やはり、アフリカのチェンジメーカーはアフリカの人以外に他ならない。ここの複雑な事情を一番よく知っているのは彼ら自身なのだから。

よく、「参加型開発」だなんていって、まぁ結局はこれも押し付けなんだけど、第三者が外から持ち込んだ判断基準を基に計画された開発計画に、「なるべく地元の人にも参加してもらいましょう」的なニュアンスを加えてそれらしくしている開発があるよね。今はそういうのがものすごく流行っているから、あまり批判する人がいないみたいだけど。国連も世銀もNGOも、みんな「やれ参加型開発だ」「やれボトムアップだ」だなんて言ってジタバタと頑張ったり自己満足したりしているけれども、あれは参加型開発でもなんでもないと思ってしまうのは私だけであろうか。

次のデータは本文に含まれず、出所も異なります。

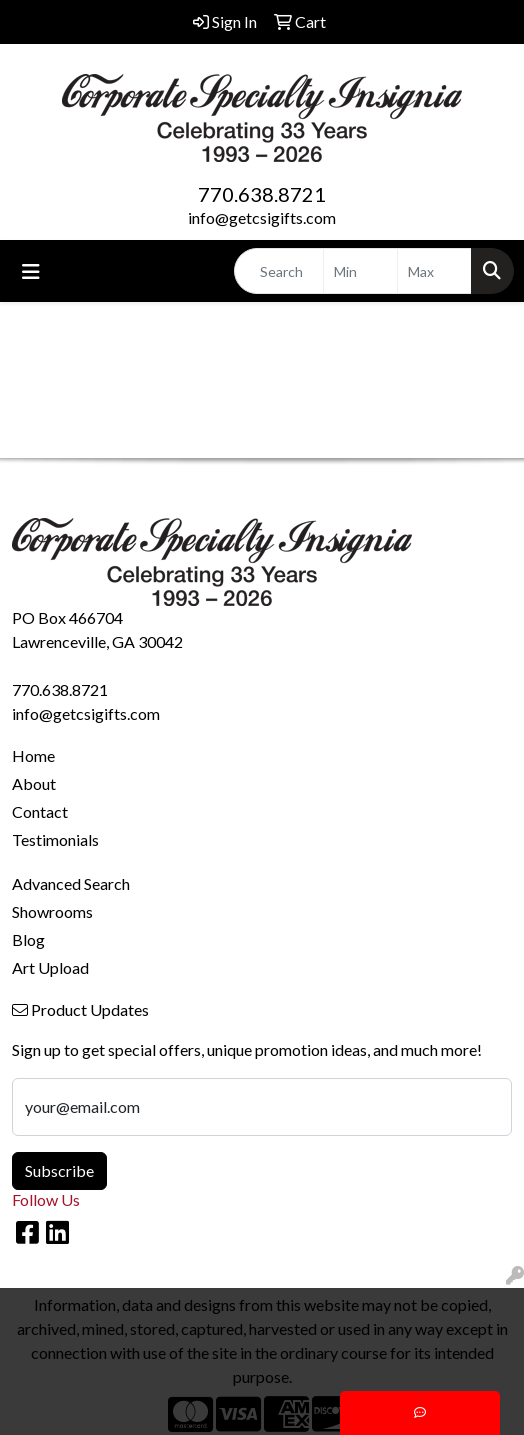 The height and width of the screenshot is (1435, 524). Describe the element at coordinates (40, 811) in the screenshot. I see `Contact` at that location.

もしかしたらそうかもね、結構自分で言うのもなんだけど、へそ曲がりな子だったし、昔から。

そういう善人ぶったプロジェクトにうんざりしていた私は、アフリカのディアスポラによって考え出されたアイディアをもとにした、ディアスポラとアフリカに残る家族のためのビジネスモデル(しかも、成功すれば確実に、従来の方法ややり方を180度変えながら、アフリカのみならず世界全体に変化を起こせるようなモデル!!)は、とても新鮮に見えた。

同時に、「そうそう、これこれ!!こんな人たちこそが、今のアフリカには一番必要なんだ!!変化はアフリカの中から起きないといけないとずっと信じてきたけれど、ついにそれに出会えた!!!」というひらめきというか、ビビビっとくる電流のようなものを体全体で感じた。ニーズをよく理解している人だからこそ、誰も今までやったことのない発想で事業を始められるんだね。